The Bosporan Kingdom, also known as the Kingdom of the Cimmerian Bosporus (Greek: Βασίλειον του Κιμμερικού Βοσπόρου Basileion tou Kimmerikou Bosporou), was an ancient state located in eastern Crimea and the Taman Peninsula on the shores of the Cimmerian Bosporus, the present-day Strait of Kerch. (It was not named after the more famous Bosphorus beside Istanbul at the other end of the Black Sea.) The Bosporan Kingdom was the longest surviving Roman client kingdom. It was a Roman province from 63 to 68 AD, under Emperor Nero. The 1st and 2nd centuries BC saw a period of renewed golden age of the Bosporan state. At the end of the 2nd century, King Sauromates II inflicted a critical defeat on the Scythians and included all the territories of the Crimea in the structure of his state.

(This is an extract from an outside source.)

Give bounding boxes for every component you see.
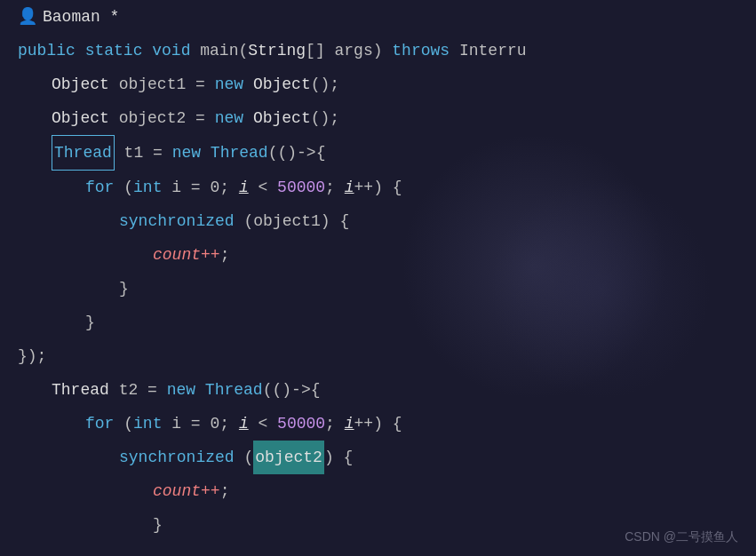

The prosperity of the Bosporan Kingdom was based on the export of wheat, fish and slaves. The profit of the trade supported a class whose conspicuous wealth is still visible from newly discovered archaeological finds, excavated, often illegally, from numerous burial barrows known as kurgans. The once-thriving cities of the Bosporus left extensive architectural and sculptural remains, while the kurgans continue to yield spectacular Greco-Sarmatian objects, the best examples of which are now preserved in the Hermitage in St. Petersburg. These include gold work, vases imported from Athens, coarse terracottas, textile fragments and specimens of carpentry and marquetry.

Early Greek colonies

 
Pantikapeon and other ancient Greek colonies along the north coast of the Black Sea, along with their modern names

The whole area was dotted with Greek cities: in the west, Panticapaeum (Kerch)—the most significant city in the region, Nymphaeum and Myrmekion; on the east Phanagoria (the second city of the region), Kepoi, Germonassa, Portus Sindicus and Gorgippia.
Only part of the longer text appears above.